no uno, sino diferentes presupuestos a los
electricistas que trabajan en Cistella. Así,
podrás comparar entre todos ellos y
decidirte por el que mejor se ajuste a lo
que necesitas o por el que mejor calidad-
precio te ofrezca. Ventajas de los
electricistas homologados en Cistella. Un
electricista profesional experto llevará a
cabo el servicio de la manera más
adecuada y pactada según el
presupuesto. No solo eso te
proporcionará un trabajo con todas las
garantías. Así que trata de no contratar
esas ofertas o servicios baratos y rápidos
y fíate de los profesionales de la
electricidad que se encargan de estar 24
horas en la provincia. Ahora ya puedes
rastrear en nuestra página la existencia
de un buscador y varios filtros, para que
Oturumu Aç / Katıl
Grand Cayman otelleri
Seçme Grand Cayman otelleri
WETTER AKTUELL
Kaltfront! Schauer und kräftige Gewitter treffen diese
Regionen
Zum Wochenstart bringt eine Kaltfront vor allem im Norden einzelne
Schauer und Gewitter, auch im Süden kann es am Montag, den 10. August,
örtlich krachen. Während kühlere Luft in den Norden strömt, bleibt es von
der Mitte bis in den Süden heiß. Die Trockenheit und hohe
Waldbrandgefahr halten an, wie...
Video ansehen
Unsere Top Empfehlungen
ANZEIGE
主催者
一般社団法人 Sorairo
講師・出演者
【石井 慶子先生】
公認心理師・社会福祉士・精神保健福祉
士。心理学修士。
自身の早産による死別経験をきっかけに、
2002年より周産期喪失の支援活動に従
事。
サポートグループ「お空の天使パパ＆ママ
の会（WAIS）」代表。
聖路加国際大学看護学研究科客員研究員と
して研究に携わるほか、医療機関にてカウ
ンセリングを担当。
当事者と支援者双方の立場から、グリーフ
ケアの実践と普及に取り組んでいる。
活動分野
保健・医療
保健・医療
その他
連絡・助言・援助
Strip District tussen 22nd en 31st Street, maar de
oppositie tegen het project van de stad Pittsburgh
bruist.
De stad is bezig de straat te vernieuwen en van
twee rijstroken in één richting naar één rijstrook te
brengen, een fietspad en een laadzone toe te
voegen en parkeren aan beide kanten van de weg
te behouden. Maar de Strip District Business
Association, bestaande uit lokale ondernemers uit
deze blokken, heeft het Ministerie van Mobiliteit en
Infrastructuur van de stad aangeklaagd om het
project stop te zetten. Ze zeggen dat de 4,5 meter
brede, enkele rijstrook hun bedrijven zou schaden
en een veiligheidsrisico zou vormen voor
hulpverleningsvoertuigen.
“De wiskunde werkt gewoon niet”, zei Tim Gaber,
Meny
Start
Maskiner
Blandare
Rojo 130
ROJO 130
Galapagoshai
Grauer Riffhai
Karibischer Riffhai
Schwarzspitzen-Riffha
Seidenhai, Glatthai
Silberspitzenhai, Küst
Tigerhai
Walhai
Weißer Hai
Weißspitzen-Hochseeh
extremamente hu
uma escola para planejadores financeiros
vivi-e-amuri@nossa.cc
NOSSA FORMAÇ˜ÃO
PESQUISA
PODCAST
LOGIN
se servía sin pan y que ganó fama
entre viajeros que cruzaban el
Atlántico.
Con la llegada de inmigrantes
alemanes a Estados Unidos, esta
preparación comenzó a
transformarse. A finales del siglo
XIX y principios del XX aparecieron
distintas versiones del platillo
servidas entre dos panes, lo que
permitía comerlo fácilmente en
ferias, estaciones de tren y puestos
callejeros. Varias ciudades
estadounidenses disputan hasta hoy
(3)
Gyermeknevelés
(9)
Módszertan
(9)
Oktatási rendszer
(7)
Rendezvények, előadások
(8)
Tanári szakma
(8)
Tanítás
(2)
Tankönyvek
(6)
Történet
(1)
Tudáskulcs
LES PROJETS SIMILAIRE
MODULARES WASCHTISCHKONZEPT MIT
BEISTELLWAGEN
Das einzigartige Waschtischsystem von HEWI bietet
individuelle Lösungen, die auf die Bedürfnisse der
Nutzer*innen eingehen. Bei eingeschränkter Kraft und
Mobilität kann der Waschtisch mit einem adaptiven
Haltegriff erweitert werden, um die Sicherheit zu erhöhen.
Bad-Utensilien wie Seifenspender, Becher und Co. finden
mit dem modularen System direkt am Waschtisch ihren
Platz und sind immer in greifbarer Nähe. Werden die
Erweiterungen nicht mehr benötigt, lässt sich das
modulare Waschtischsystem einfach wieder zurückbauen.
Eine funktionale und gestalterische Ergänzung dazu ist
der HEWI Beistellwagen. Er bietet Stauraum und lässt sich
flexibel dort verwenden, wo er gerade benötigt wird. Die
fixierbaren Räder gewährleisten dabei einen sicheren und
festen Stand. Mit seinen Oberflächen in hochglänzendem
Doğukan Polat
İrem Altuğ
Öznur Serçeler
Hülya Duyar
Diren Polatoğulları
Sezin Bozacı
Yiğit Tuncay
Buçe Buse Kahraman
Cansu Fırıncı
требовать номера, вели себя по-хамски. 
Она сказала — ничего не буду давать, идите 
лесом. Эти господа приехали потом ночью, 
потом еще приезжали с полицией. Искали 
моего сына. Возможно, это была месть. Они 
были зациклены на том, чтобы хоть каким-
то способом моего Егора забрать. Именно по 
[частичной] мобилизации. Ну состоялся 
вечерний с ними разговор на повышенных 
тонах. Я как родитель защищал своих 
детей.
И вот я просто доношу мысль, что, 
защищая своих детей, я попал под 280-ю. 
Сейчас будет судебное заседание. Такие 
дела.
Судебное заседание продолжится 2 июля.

━━━━━━━━━━━━━━━━━━━━

### EXERCISE DETAILS
Give the exact lines, and only those, from the line containing "cabo el servicio de la manera más" through the line containing "WETTER AKTUELL" in the entries above.

### RESPONSE TO THE EXERCISE
cabo el servicio de la manera más
adecuada y pactada según el
presupuesto. No solo eso te
proporcionará un trabajo con todas las
garantías. Así que trata de no contratar
esas ofertas o servicios baratos y rápidos
y fíate de los profesionales de la
electricidad que se encargan de estar 24
horas en la provincia. Ahora ya puedes
rastrear en nuestra página la existencia
de un buscador y varios filtros, para que
Oturumu Aç / Katıl
Grand Cayman otelleri
Seçme Grand Cayman otelleri
WETTER AKTUELL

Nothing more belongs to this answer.